(Page-level text extractions)

== Segment start ==

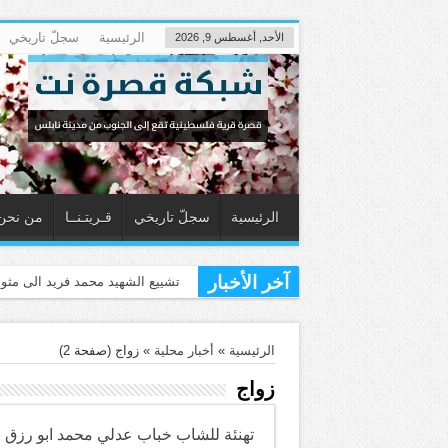
الرئيسية
سجلّ تاريخي
الأحد, أغسطس 9, 2026
الرئيسية
سجلّ تاريخي
قـريتـنــا
من نحن
آخر الأخبار
قصرة تزفّ الشهيد محمد فريد حسن (
الرئيسية
»
أخبار محلية
»
زواج
(صفحة 2)
زواج
تهنئة للشاب خباب عدلي محمد ابو رزق 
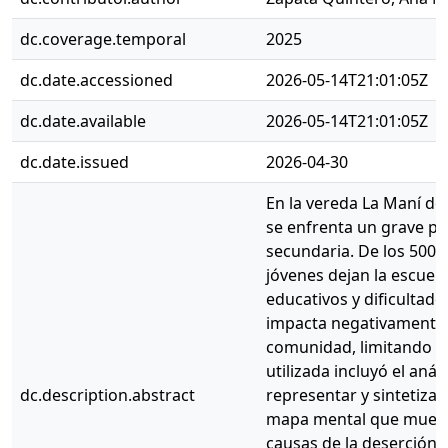
dc.coverage.temporal
2025
dc.date.accessioned
2026-05-14T21:01:05Z
dc.date.available
2026-05-14T21:01:05Z
dc.date.issued
2026-04-30
En la vereda La Maní del
se enfrenta un grave pr
secundaria. De los 500 
jóvenes dejan la escuela
educativos y dificultad
impacta negativamente e
comunidad, limitando su
utilizada incluyó el aná
dc.description.abstract
representar y sintetizar
mapa mental que muestra 
causas de la deserción y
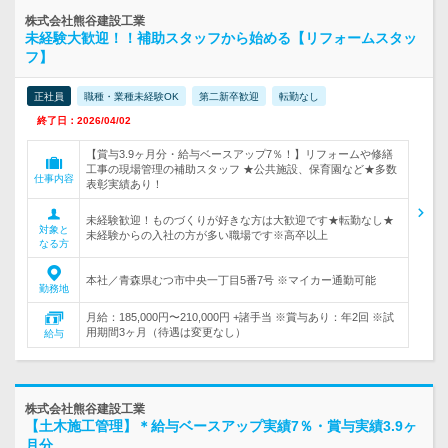
株式会社熊谷建設工業
未経験大歓迎！！補助スタッフから始める【リフォームスタッ
フ】
正社員
職種・業種未経験OK
第二新卒歓迎
転勤なし
終了日：2026/04/02
【賞与3.9ヶ月分・給与ベースアップ7％！】リフォームや修繕
工事の現場管理の補助スタッフ ★公共施設、保育園など★多数
仕事内容
表彰実績あり！
未経験歓迎！ものづくりが好きな方は大歓迎です★転勤なし★
対象と
未経験からの入社の方が多い職場です※高卒以上
なる方
本社／青森県むつ市中央一丁目5番7号 ※マイカー通勤可能
勤務地
月給：185,000円〜210,000円 +諸手当 ※賞与あり：年2回 ※試
用期間3ヶ月（待遇は変更なし）
給与
株式会社熊谷建設工業
【土木施工管理】＊給与ベースアップ実績7％・賞与実績3.9ヶ
月分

== Segment end ==

* The task
Could you filter the entries above for lines holding the string "محمد" and copy them?

* The completed task
قصرة تزفّ الشهيد محمد فريد حسن (
تهنئة للشاب خباب عدلي محمد ابو رزق 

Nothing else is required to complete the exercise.